Page MenuHomePhabricator

Content service incorrectly reports article as "deleted"
Closed, ResolvedPublic

Description

For the article on Harold Harefoot, the content service is returning an error, saying that the page was deleted, while the page does in fact exist, and there's no indication that anything happened to it recently.

https://en.wikipedia.org/api/rest_v1/page/mobile-sections-lead/Harold_Harefoot
https://en.wikipedia.org/api/rest_v1/page/summary/Harold_Harefoot

Event Timeline

Dbrant created this task.Nov 29 2017, 3:25 PM
Restricted Application added a subscriber: Aklapper. · View Herald Transcript
Mholloway added a comment.EditedDec 8 2017, 4:24 PM

The linked responses look OK now.

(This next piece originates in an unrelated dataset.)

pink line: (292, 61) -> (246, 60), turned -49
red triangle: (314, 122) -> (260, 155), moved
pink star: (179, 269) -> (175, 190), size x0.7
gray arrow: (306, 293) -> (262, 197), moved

Did you happen to save a copy of the error JSON somewhere?

I guess it's possible that the service could have been temporarily affected by some of the Cassandra reshaping work being undertaken by the Services team, though I would guess we'd have heard about it if service disruptions were possible.

Dbrant closed this task as Resolved.Dec 12 2017, 6:02 PM
Dbrant claimed this task.

Sounds good; will continue to keep an eye out.

Dbrant reopened this task as Open.Feb 17 2018, 12:12 AM

Received another report of a page being incorrectly shown as "deleted":
https://en.wikipedia.org/api/rest_v1/page/mobile-sections/Public_choice

bearND edited projects, added Parsoid, Services; removed Page Content Service.EditedFeb 17 2018, 1:39 AM
bearND added a subscriber: bearND.

That's coming from the Parsoid response served by RESTBase: https://en.wikipedia.org/api/rest_v1/page/html/Public_choice

{
  "type": "https://mediawiki.org/wiki/HyperSwitch/errors/not_found#page_revisions",
  "title": "Not found.",
  "method": "get",
  "detail": "Page was deleted",
  "uri": "/en.wikipedia.org/v1/page/html/Public_choice"
}

Ah, fun issue. Thanks Dmitry.

That's coming from the Parsoid response served by RESTBase: https://en.wikipedia.org/api/rest_v1/page/html/Public_choice

{
  "type": "https://mediawiki.org/wiki/HyperSwitch/errors/not_found#page_revisions",
  "title": "Not found.",
  "method": "get",
  "detail": "Page was deleted",
  "uri": "/en.wikipedia.org/v1/page/html/Public_choice"
}

That is strange. I can parse the page locally on my laptop and also on the eqiad cluster

ssastry@wtp1025:/srv/deployment/parsoid/deploy/src$ bin/parse.js --pageName 'Public choice' < /dev/null |& head -1
<!DOCTYPE html>

@Pchelolo @mobrovac do you know what is going on? I even purged the page and still get the same error from restbase.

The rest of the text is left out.